Tag Archive for apps

Your cell phone is rated NC-17.

Young people (see preteens/teenagers) are now being equipped by parents with smart phones and mobile devices equipped with WiFi or 3G service. They use these devices to update Facebook, play games, and more importantly, look at websites.

Most would suffice to look at ESPN.com or perhaps Seventeen Magazine, Abercrombie & Fitch, or perhaps their blogs and Flckr accounts. However those no including in the “most” category are using these mobile devices to look at things that if their parents would see on a computer screen, would be grounded.

Mobile pornography. This never really came to my mind until I realized what the capability these devices have in that sense of applicability and what that means for a 14 year old boy.

You can put up firewalls, you can secure websites on your laptops and personal computers, you can even block channels on your cable but have you ever thought of what you kids might be looking at, reading, or watching on their phones or iTouches?

I can remember when I was growing up that video games were unrated until, Mortal Kombat hit arcades in 1994. This game unleashed a whole new type of violence that wasn’t mainstream to the public but was slowly making its way in (thank you DOOM).

Now when I purchased my Droid Incredible, I had to register this device with a Gmail account to access the phone and get it to start working.

So here is my idea…

Why don’t mobile phone suppliers and cellular phone service providers build into the software a registration page that requires you to enter in the date of birth of the main user of the device? This setting will then set up automatic protection features that will not allow users of the phone to access certain sites or even use certain words (why would a 13 year old need to type a curse word?).

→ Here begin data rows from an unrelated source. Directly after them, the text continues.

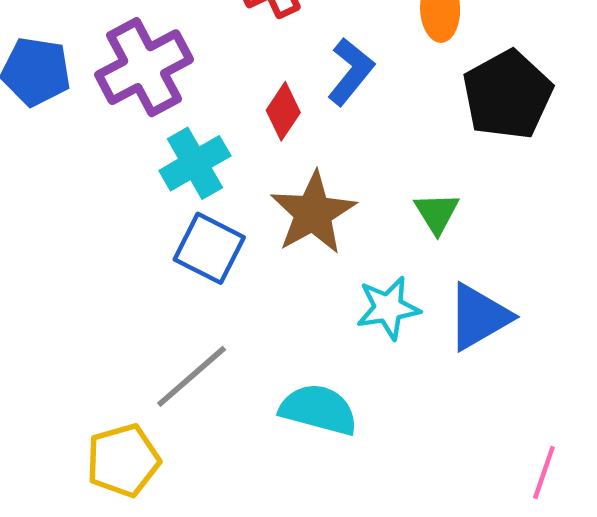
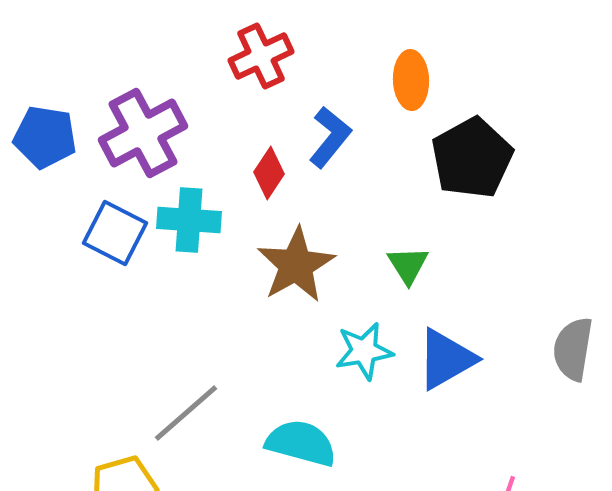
cyan cross: (195, 163) -> (189, 220), turned 34
blue square: (209, 248) -> (115, 233), moved

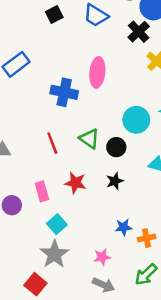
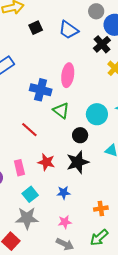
green triangle: (89, 139) -> (61, 111), moved
red line: (52, 143) -> (29, 130), turned -30
black star: (115, 181) -> (78, 162), size x1.6
blue star: (123, 227) -> (64, 193), moved
gray star: (54, 254) -> (27, 218), turned 30

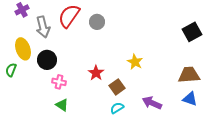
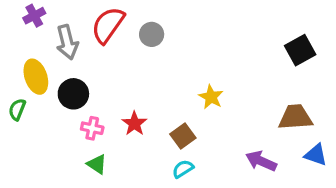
red star: (96, 73) -> (134, 124), moved
blue triangle: (190, 99) -> (316, 155), moved
purple arrow: (152, 103) -> (261, 161), moved

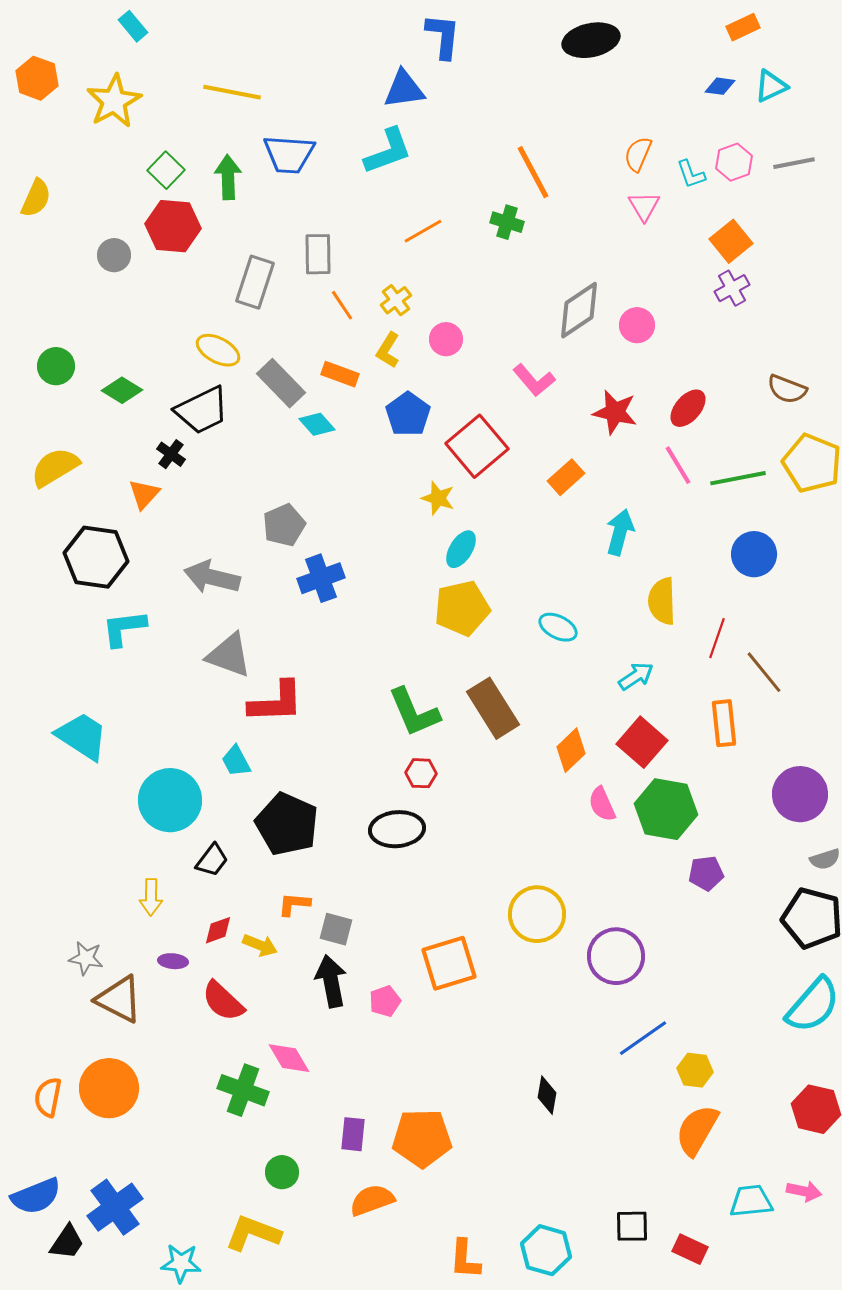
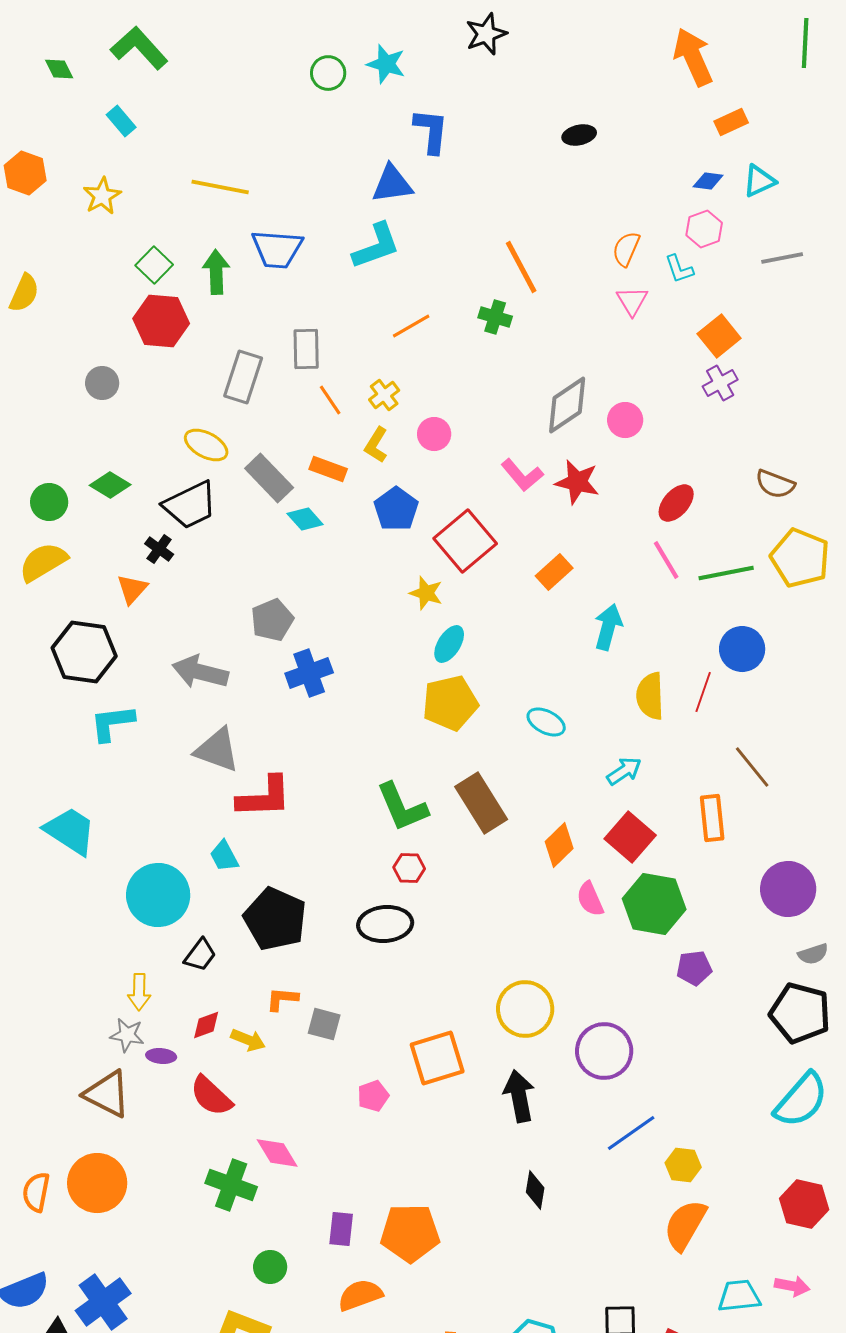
black ellipse: (591, 40) -> (579, 135), size x0.6
yellow star: (114, 101) -> (102, 196), size x0.7
pink hexagon: (734, 162) -> (704, 229), moved
gray circle: (114, 255) -> (102, 383), moved
green circle: (56, 366) -> (49, 502), moved
red star: (615, 412) -> (577, 482), moved
red line: (717, 638) -> (703, 692), moved
gray star: (86, 958) -> (127, 1035), moved
black arrow: (331, 981) -> (519, 1096), moved

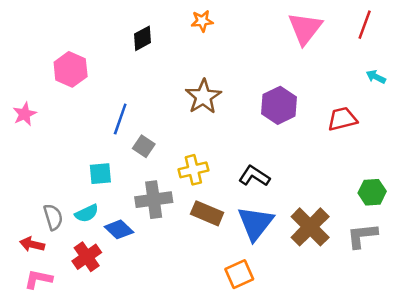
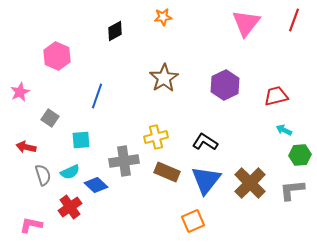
cyan arrow: (376, 77) -> (284, 130), moved
gray square: (144, 146) -> (50, 118), moved
red arrow: (32, 244) -> (26, 147), moved

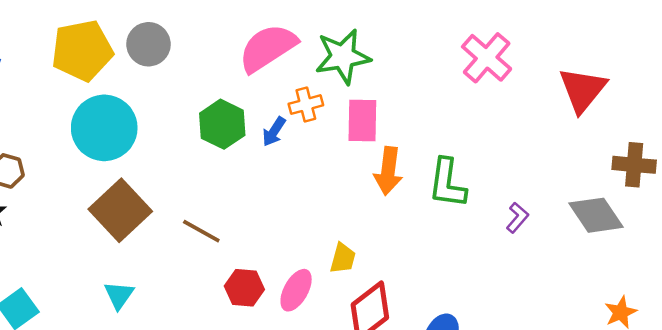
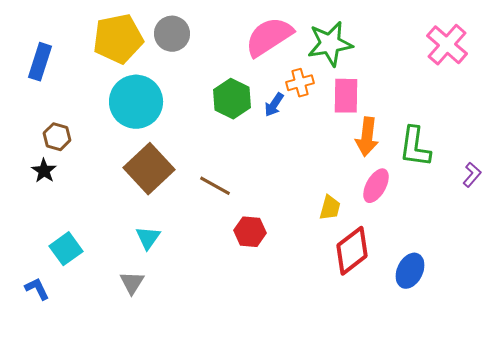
pink ellipse: (296, 290) -> (376, 186), moved

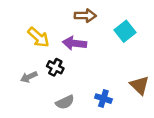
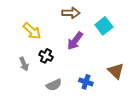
purple arrow: (75, 43) -> (75, 41), moved, turned -60
gray arrow: (29, 77) -> (24, 64), turned -88

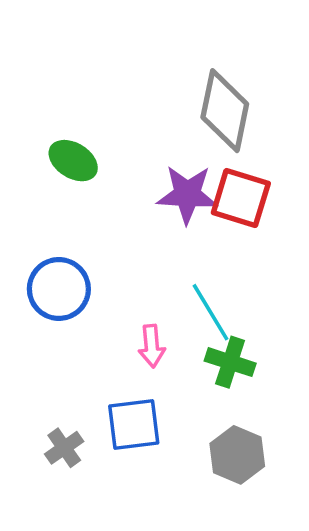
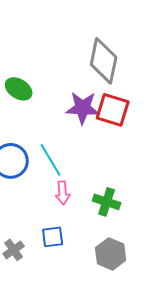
cyan line: (210, 312) -> (51, 160), moved
blue square: (134, 425) -> (53, 237), size x0.7

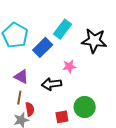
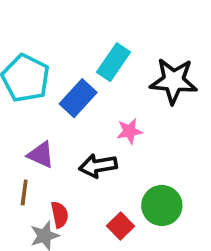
brown line: (19, 98) -> (24, 192), moved
red square: (62, 117) -> (120, 226), turned -32

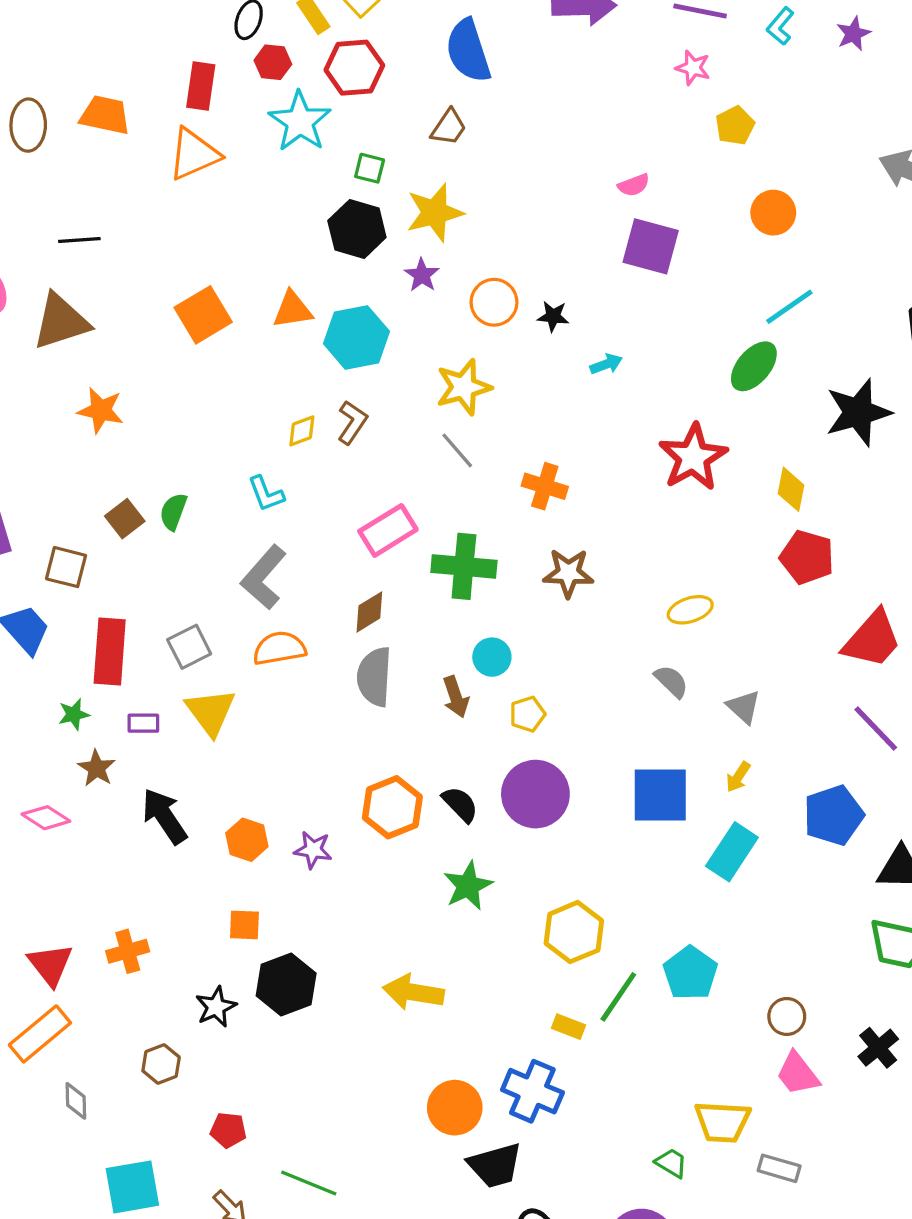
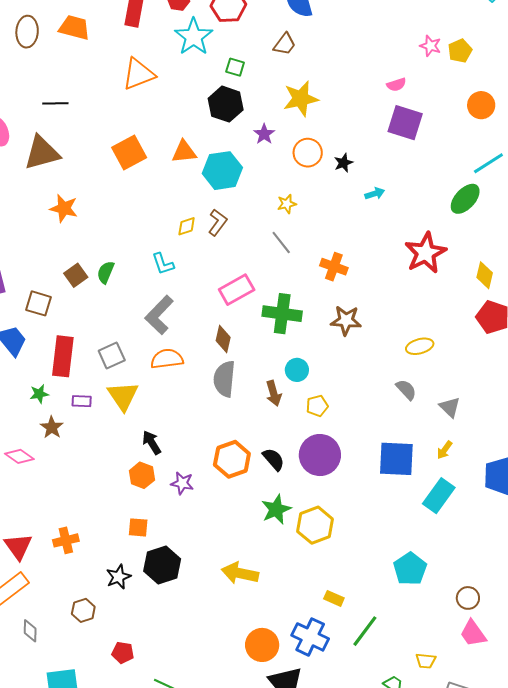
pink star: (693, 68) -> (430, 46), moved
orange triangle: (194, 154) -> (139, 74), moved
yellow star: (435, 213) -> (301, 99), moved
black star: (553, 316) -> (343, 163), turned -30
yellow star: (464, 387) -> (287, 204), size x0.6
brown diamond: (369, 612) -> (223, 339), turned -48
black arrow: (164, 816) -> (152, 442), moved, size x0.7
yellow hexagon: (574, 932) -> (315, 525), moved
green line: (618, 997) -> (365, 631), moved
yellow trapezoid: (723, 1122) -> (426, 661), size x0.6

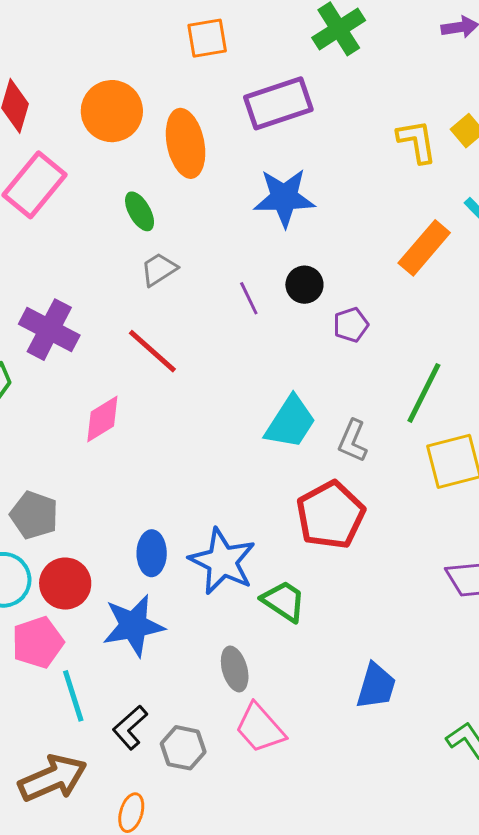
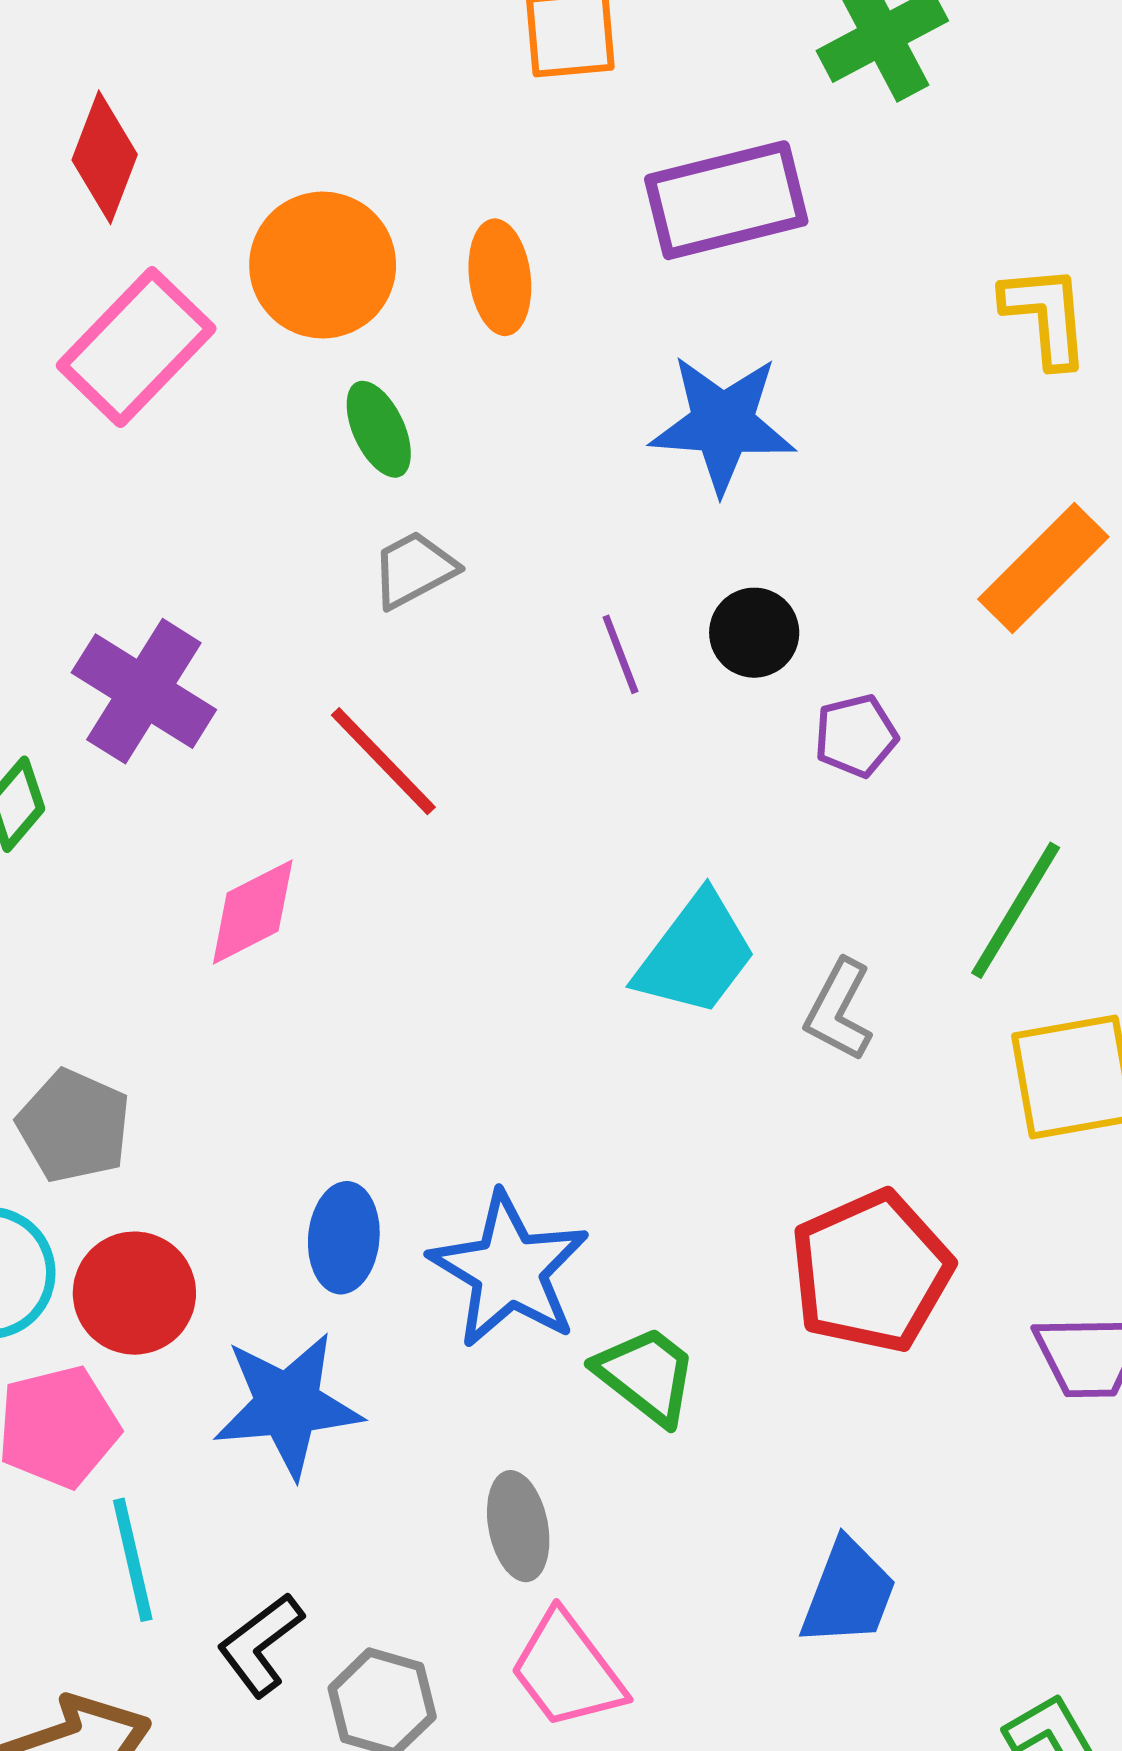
orange circle: (112, 111) -> (323, 265), moved
orange ellipse: (186, 143) -> (500, 277), size x0.7
red pentagon: (330, 515) -> (871, 1272), moved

Set the bars at 13 and 18 years of age and viola perhaps you have made the device just a little bit safer for your child to use.

We have these ratings on video games and we have them on movies. Two things that these mobile devices can now access without any such rating system to worry about.

It seems like a simple solution to a problem that society may not know we have yet, but I can tell you, these kids aren’t just making phone calls with these devices.

That’s my idea for the day – who says it couldn’t happen?